- Directions for this task -
Skip the images. Copy the records exactly as written.

-- Available records follows --

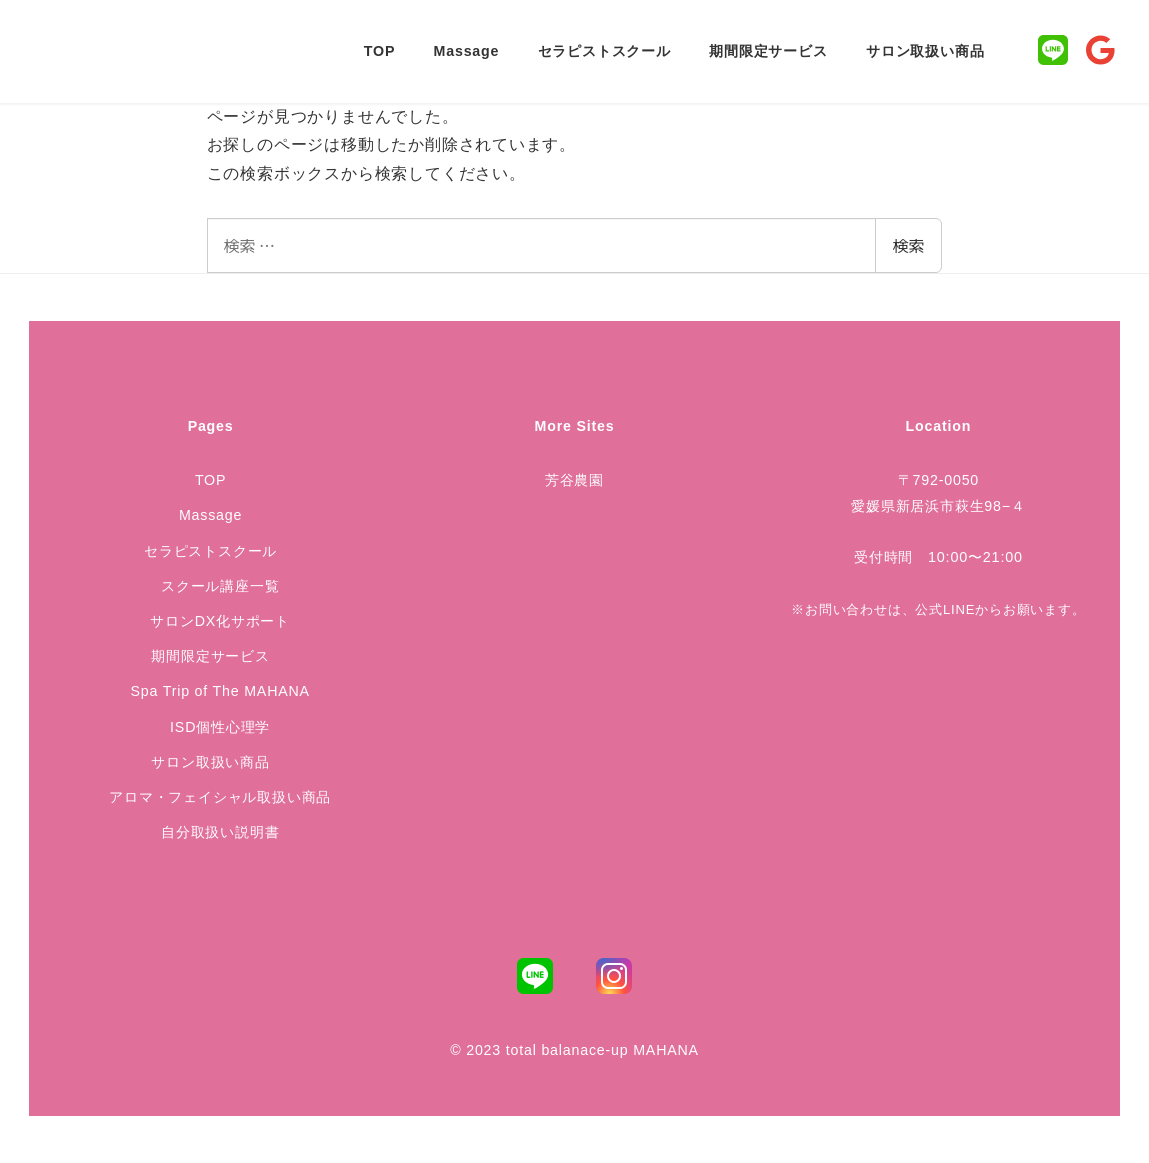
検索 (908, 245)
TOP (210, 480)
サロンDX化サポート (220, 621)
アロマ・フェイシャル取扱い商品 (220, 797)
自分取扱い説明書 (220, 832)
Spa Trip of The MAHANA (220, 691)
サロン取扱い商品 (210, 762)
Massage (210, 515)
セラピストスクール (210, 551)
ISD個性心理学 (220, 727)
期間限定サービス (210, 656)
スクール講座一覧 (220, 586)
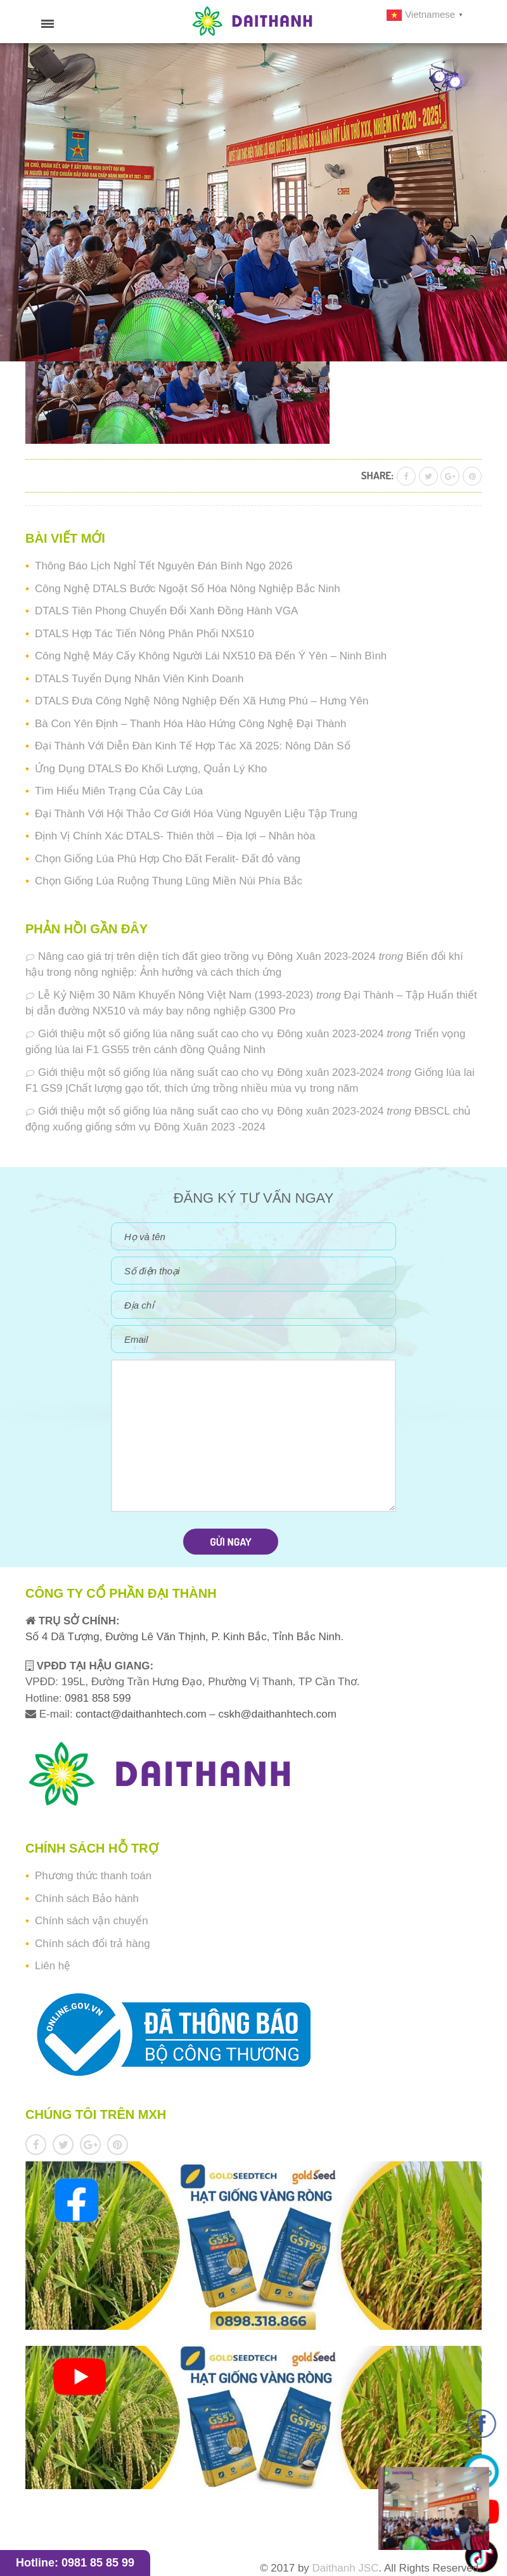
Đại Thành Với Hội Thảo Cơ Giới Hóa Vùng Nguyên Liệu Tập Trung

-- Available records concluded --

- Expected answer -
検索 (908, 245)
TOP (210, 480)
サロンDX化サポート (220, 621)
アロマ・フェイシャル取扱い商品 (220, 797)
自分取扱い説明書 (220, 832)
Spa Trip of The MAHANA (220, 691)
サロン取扱い商品 (210, 762)
Massage (210, 515)
セラピストスクール (210, 551)
ISD個性心理学 (220, 727)
期間限定サービス (210, 656)
スクール講座一覧 (220, 586)
Đại Thành Với Hội Thảo Cơ Giới Hóa Vùng Nguyên Liệu Tập Trung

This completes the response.